Calling itself a “coalition of accountable, Black-led, community-based organizations,” the group successfully parlayed the momentum of the summer into commitments from a majority of the city council to work toward cutting the Seattle Police Department’s budget in half.
As the city’s fall budget talks progressed, the organization pushed for funding to set up its “Black Brilliance” research project and issued recommendations on how the city should spend upwards of $30 million toward community-based organizations that could stand in for or reduce the need for police.
The city council agreed, granting the organization $3 million last summer “to research processes that will promote public safety informed by community needs.” The overarching mission was to find solutions to large-scale public safety and policing concerns within the communities most affected.
Mayor Jenny Durkan vetoed the bill allocating the $3 million, which the council then overrode in a separate vote.
But, as reported earlier this year by SCC Insight, the process used to award the contract was abnormal. For one, it was not opened to competing bids, as is customary for contracts over $54,000. This is allowed for nonprofit organizations, but King County Equity Now was not one at the time. The council instead awarded the contract via the Freedom Project — a nonprofit that acted as a “fiscal agent” for King County Equity Now, but has simultaneously been named as a subcontractor elsewhere.
Spokespeople for the city council did not respond to requests for comment.
In a statement, a spokesperson for King County Equity Now said, "the state has now chosen to place an unprecedented amount of scrutiny on a small research project contract to Black community organizations. Worse, though unsurprisingly, this small contract includes some of the only public funding designated specifically for Black community aid in 2020."

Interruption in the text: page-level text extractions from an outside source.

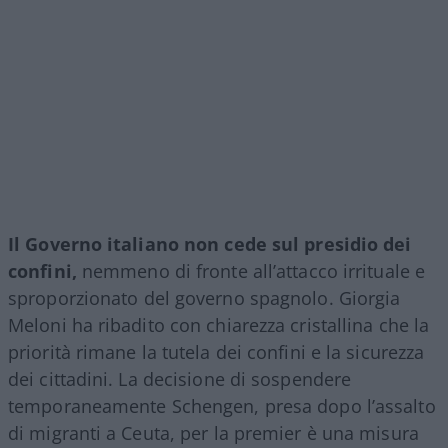
Il Governo italiano non cede sul presidio dei
confini,
nemmeno di fronte all’attacco irrituale e
sproporzionato del governo spagnolo. Giorgia
Meloni ha ribadito con chiarezza cristallina che la
priorità rimane la tutela dei confini e la sicurezza
dei cittadini. La decisione di sospendere
temporaneamente Schengen, presa dopo l’assalto
di migranti a Ceuta, per la premier è una misura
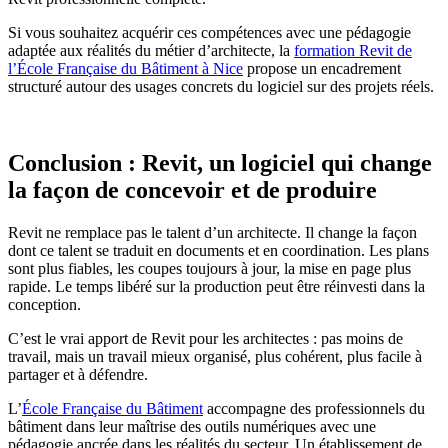
Si vous souhaitez acquérir ces compétences avec une pédagogie
adaptée aux réalités du métier d’architecte, la
formation Revit de
l’École Française du Bâtiment à Nice
propose un encadrement
structuré autour des usages concrets du logiciel sur des projets réels.
Conclusion : Revit, un logiciel qui change
la façon de concevoir et de produire
Revit ne remplace pas le talent d’un architecte. Il change la façon
dont ce talent se traduit en documents et en coordination. Les plans
sont plus fiables, les coupes toujours à jour, la mise en page plus
rapide. Le temps libéré sur la production peut être réinvesti dans la
conception.
C’est le vrai apport de Revit pour les architectes : pas moins de
travail, mais un travail mieux organisé, plus cohérent, plus facile à
partager et à défendre.
L’
École Française du Bâtiment
accompagne des professionnels du
bâtiment dans leur maîtrise des outils numériques avec une
pédagogie ancrée dans les réalités du secteur. Un établissement de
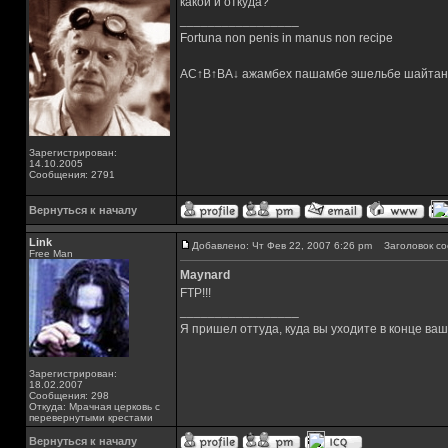
какой и откуда?
_________________
Fortuna non penis in manus non recipe
AC↑B↑BA↓ ажамбех пашамбе эшельбе шайтан
Зарегистрирован:
14.10.2005
Сообщения: 2791
Вернуться к началу
Link
Добавлено: Чт Фев 22, 2007 6:26 pm
Заголовок со
Free Man
Maynard
FTP!!!
_________________
Я пришел оттуда, куда вы уходите в конце ва
Зарегистрирован:
18.02.2007
Сообщения: 298
Откуда: Мрачная церковь с
перевернутыми крестами
Вернуться к началу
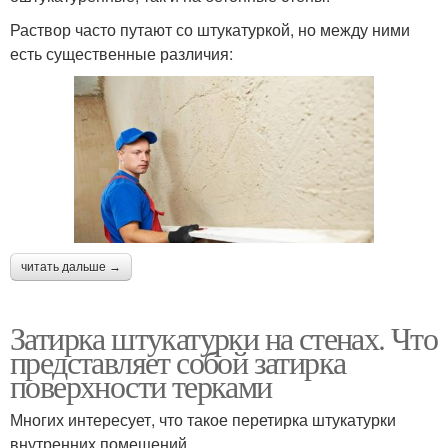
Раствор часто путают со штукатуркой, но между ними
есть существенные различия:
читать дальше →
Затирка штукатурки на стенах. Что
представляет собой затирка
поверхности терками
Многих интересует, что такое перетирка штукатурки
внутренних помещений.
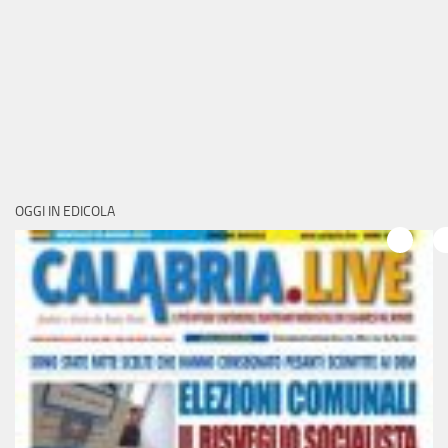
OGGI IN EDICOLA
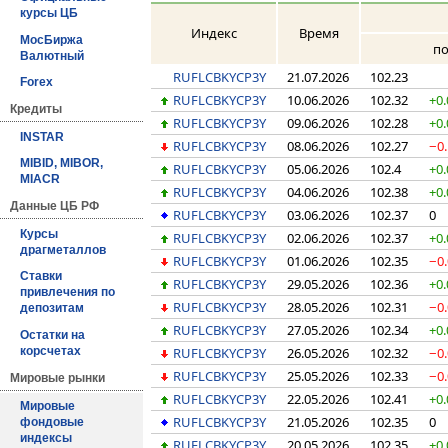
курсы ЦБ
Индекс
Время
МосБиржа
по
Валютный
RUFLCBKYCP3Y
21.07.2026
102.23
Forex
RUFLCBKYCP3Y
10.06.2026
102.32
+0.
Кредиты
RUFLCBKYCP3Y
09.06.2026
102.28
+0.
INSTAR
RUFLCBKYCP3Y
08.06.2026
102.27
−0
MIBID, MIBOR,
RUFLCBKYCP3Y
05.06.2026
102.4
+0.
MIACR
RUFLCBKYCP3Y
04.06.2026
102.38
+0.
Данные ЦБ РФ
RUFLCBKYCP3Y
03.06.2026
102.37
0
Курсы
RUFLCBKYCP3Y
02.06.2026
102.37
+0.
драгметаллов
RUFLCBKYCP3Y
01.06.2026
102.35
−0
Ставки
RUFLCBKYCP3Y
29.05.2026
102.36
+0.
привлечения по
RUFLCBKYCP3Y
28.05.2026
102.31
−0
депозитам
RUFLCBKYCP3Y
27.05.2026
102.34
+0.
Остатки на
RUFLCBKYCP3Y
26.05.2026
102.32
−0
корсчетах
RUFLCBKYCP3Y
25.05.2026
102.33
−0
Мировые рынки
RUFLCBKYCP3Y
22.05.2026
102.41
+0.
Мировые
RUFLCBKYCP3Y
21.05.2026
102.35
0
фондовые
индексы
RUFLCBKYCP3Y
20.05.2026
102.35
+0.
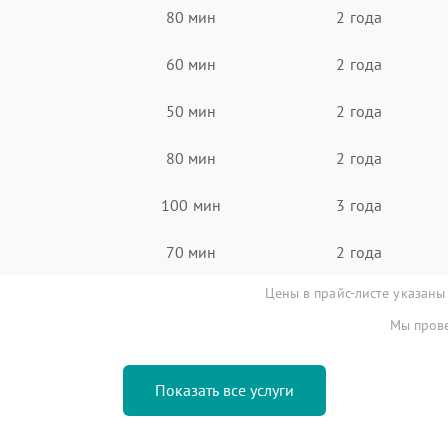
80 мин
2 года
60 мин
2 года
50 мин
2 года
80 мин
2 года
100 мин
3 года
70 мин
2 года
Цены в прайс-листе указаны
Мы прове
Показать все услуги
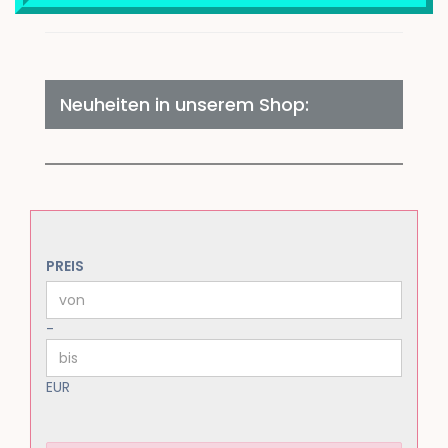
Neuheiten in unserem Shop:
PREIS
PREIS
Preis bis
-
EUR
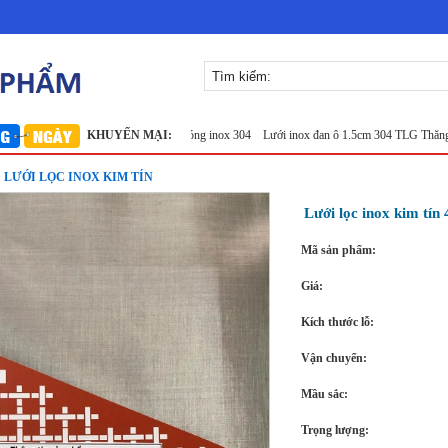
iền Bắc
Lưới đỡ bông chống nóng inox 304
KHUYẾN MẠI:
Lưới inox đan ô 1.5cm 304 TLG Thăng Long
> LƯỚI LỌC INOX KIM TÍN
Lưới lọc inox kim tín
Mã sản phẩm:
Giá:
Kích thước lỗ:
Vận chuyển:
Mầu sắc:
Trọng lượng:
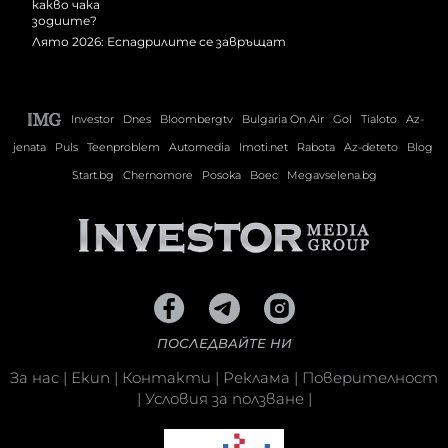
Лято 2026: Еспадрилите се завръщат
Investor
Dnes
Bloombergtv
Bulgaria On Air
Gol
Tialoto
Az-
jenata
Puls
Teenproblem
Automedia
Imoti.net
Rabota
Az-deteto
Blog
Start.bg
Chernomore
Posoka
Boec
Megavselena.bg
ПОСЛЕДВАЙТЕ НИ
За нас
|
Екип
|
Контакти
|
Реклама
|
Поверителност
|
Условия за ползване
|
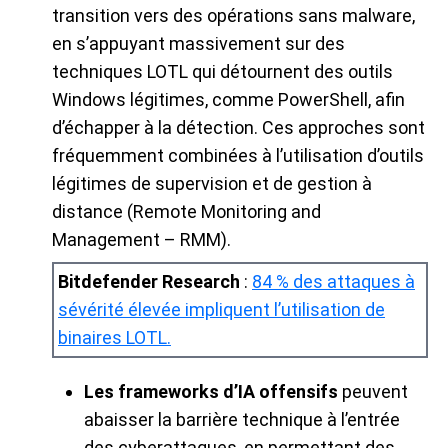
transition vers des opérations sans malware,
en s’appuyant massivement sur des
techniques LOTL qui détournent des outils
Windows légitimes, comme PowerShell, afin
d’échapper à la détection. Ces approches sont
fréquemment combinées à l’utilisation d’outils
légitimes de supervision et de gestion à
distance (Remote Monitoring and
Management – RMM).
Bitdefender Research
:
84 % des attaques à
sévérité élevée impliquent l’utilisation de
binaires LOTL.
Les frameworks d’IA offensifs
peuvent
abaisser la barrière technique à l’entrée
des cyberattaques, en permettant des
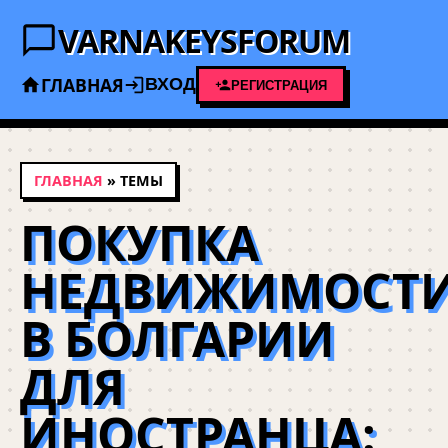
VARNAKEYSFORUM
ГЛАВНАЯ
ВХОД
РЕГИСТРАЦИЯ
ГЛАВНАЯ
» ТЕМЫ
ПОКУПКА
НЕДВИЖИМОСТ
В БОЛГАРИИ
ДЛЯ
ИНОСТРАНЦА:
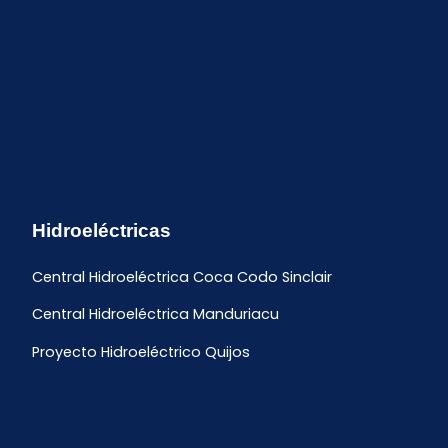
Hidroeléctricas
Central Hidroeléctrica Coca Codo Sinclair
Central Hidroeléctrica Manduriacu
Proyecto Hidroeléctrico Quijos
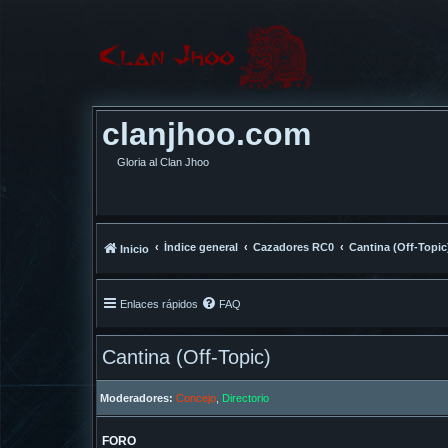
clanjhoo.com
Gloria al Clan Jhoo
Índice general
Cazadores RC0
Cantina (Off-Topic
Inicio
Enlaces rápidos
FAQ
Cantina (Off-Topic)
Moderadores:
Concejo
,
Directorio
FORO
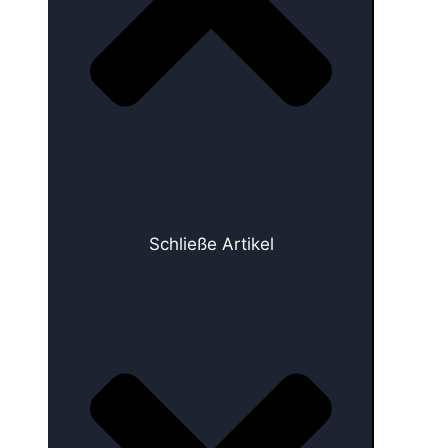
Schließe Artikel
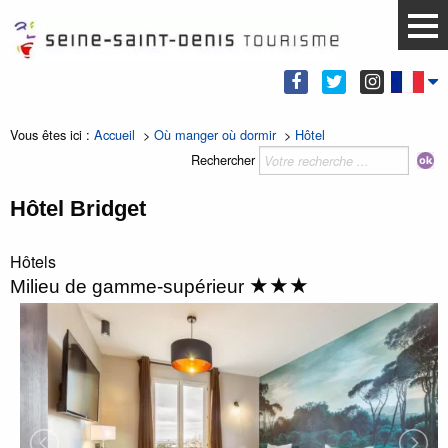
Vous êtes ici :
Accueil
>
Où manger où dormir
>
Hôtel
Rechercher
Hôtel Bridget
Hôtels
★★★
Milieu de gamme-supérieur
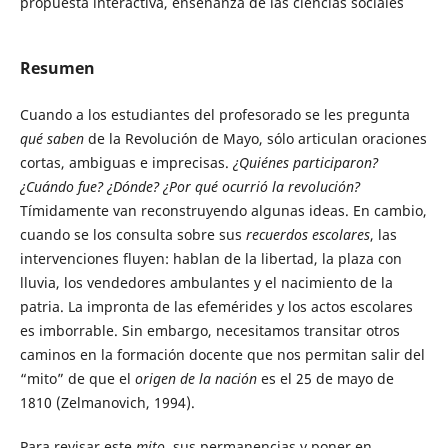
propuesta interactiva, enseñanza de las ciencias sociales
Resumen
Cuando a los estudiantes del profesorado se les pregunta
qué saben
de la Revolución de Mayo, sólo articulan oraciones
cortas, ambiguas e imprecisas.
¿Quiénes participaron?
¿Cuándo fue? ¿Dónde? ¿Por qué ocurrió la revolución?
Tímidamente van reconstruyendo algunas ideas. En cambio,
cuando se los consulta sobre sus
recuerdos escolares
, las
intervenciones fluyen: hablan de la libertad, la plaza con
lluvia, los vendedores ambulantes y el nacimiento de la
patria. La impronta de las efemérides y los actos escolares
es imborrable. Sin embargo, necesitamos transitar otros
caminos en la formación docente que nos permitan salir del
“mito” de que el
origen de la nación
es el 25 de mayo de
1810 (Zelmanovich, 1994).
Para revisar este
mito
, sus permanencias y poner en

After years of plodding efforts to reform the Seattle Police Department, the massive protests last summer spurred City Hall into promising dramatic change to how public safety is created and protected in the city. As similar pledges slowed or stopped in other cities, the Seattle City Council actually moved forward with budget cuts to the department. At the same time, the council and mayor both promised large amounts of money for community-based organizations that could directly or indirectly supplant law enforcement.
But how that money gets out the door has been the subject of disagreement. Durkan pledged $100 million for projects identified by a task force of her creation. But trust in Durkan runs low in much of the activist movement and among some members of the city council. As a result, the council took her $100 million pledge — plus other investments of their own — and broke it up into different pots.
The council left $30 million for Durkan’s task force while spreading out the rest elsewhere, including $30 million to be doled out via a “participatory budgeting” process — budgeting with heavy community input — that would be organized and led by King County Equity Now.
So far, King County Equity Now delivered a “preliminary research presentation” to the city council in December, outlining in broad strokes the group’s research process going forward. The presentation said the organization will deputize a large number of organizations and individuals to gather feedback from community members about preferred next steps. It also teases the same themes the organization has surfaced since its creation, namely divesting from police, courts and jails and moving money into community-based organizations.
State-level accountability audits of local governments evaluate “whether a state agency has adhered to applicable federal or state laws, rules, and its own policies and procedures,” according to the Washington State Auditor's Office. The goal is “to ensure public funds are accounted for and internal controls are in place to protect public resources from misappropriation and misuse.”
Because the auditors cannot review every contract held by the city, they select several that may have been flagged.
Seattle has its own auditor as well, but the office is restricted in its ability to audit business conducted by the city council for fear of a conflict of interest. In an email, the city’s auditor, David Jones, confirmed his office was not examining the contract, but has “provided the city council with technical assistance about the contract’s format and advice about appropriate ways to monitor it.”